If your board is not listed, select the default preset and assign pins manually — the modded flag is set automatically so future preset changes won't overwrite your configuration.
Pin Types
| Category | Pin types |
|---|---|
| LED outputs | LED data (WS2812B / SK6812), CW/WW PWM, R/G/B PWM |
| Audio (I2S) | SD, WS, SCK, MCLK — supports INMP441 (standard I2S) and PDM microphones |
| I2C | SDA, SCL — auto-scans for peripherals when both are assigned |
| Buttons & relays | Push button, toggle switch, LightOn button/relay |
| Energy monitoring | Voltage, current, battery ADC inputs |
| Ethernet | RMII data pins, SPI (W5500), MDC/MDIO, clock, power |
| Communication | Infrared receiver, RS-485 TX/RX/DE, UART serial |
| Sensors | PIR motion sensor |
See IO Module for the full pin reference, ethernet type selection, board-specific wiring notes, and I2C peripheral scanning.
Status Bar
The status bar at the top of every page shows live device state at a glance:
| Icon | Meaning |
|---|---|
| 🛡️ | Safe mode — device crashed and restarted with reduced functionality. Click to restart. Once the crash cause is gone, the device boots normally. In safe mode: no layouts > 1024 lights, no LED drivers, no live scripts. |
| 🔄 | Restart needed — a change (e.g. new driver) requires a reboot to take effect.
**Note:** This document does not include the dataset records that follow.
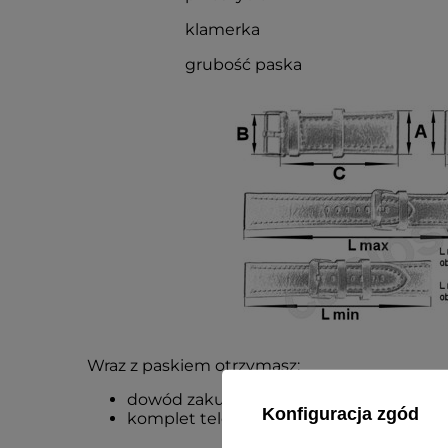
klamerka
grubość paska
Wraz z paskiem otrzymasz:
dowód zakupu - paragon lub fakturę VA
Konfiguracja zgód
komplet teleskopów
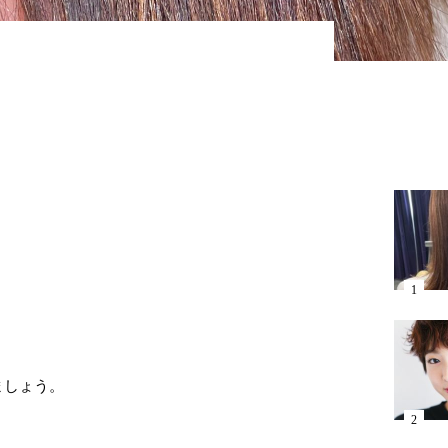
ましょう。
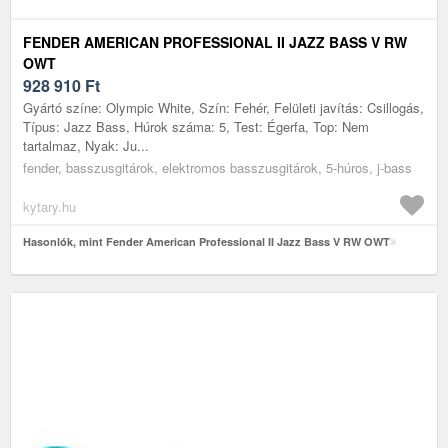
FENDER AMERICAN PROFESSIONAL II JAZZ BASS V RW
OWT
928 910
Ft
Gyártó színe: Olympic White, Szín: Fehér, Felületi javítás: Csillogás,
Típus: Jazz Bass, Húrok száma: 5, Test: Égerfa, Top: Nem
tartalmaz, Nyak: Ju...
fender, basszusgitárok, elektromos basszusgitárok, 5-húros, j-bass
kytary.hu
Hasonlók, mint Fender American Professional II Jazz Bass V RW OWT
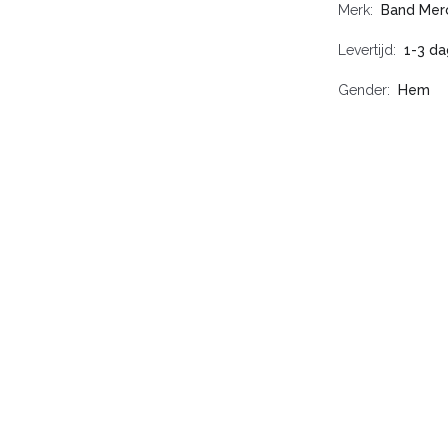
Merk
Band Mer
Levertijd
1-3 d
Gender
Hem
Click to restart. |
| 💾 / ↻ | Save / Cancel — unsaved changes are pending. Save applies them permanently; Cancel discards and restores the last saved state. |
| ☀️ / 🌙 | Theme toggle — switch between Light, Dark, and Auto. |
| ⚡️ | Energy — charging voltage and current (only on boards with energy monitoring, e.g. SE16). |
| 🔔 | New firmware — a newer firmware version is available for download. |
| 📶 | WiFi — connection status (see ESP32-SvelteKit). |
Reporting Issues
Found a bug or want to request a feature? See the reporting issues guide for guidelines on writing a good bug report, including how to attach the module API output.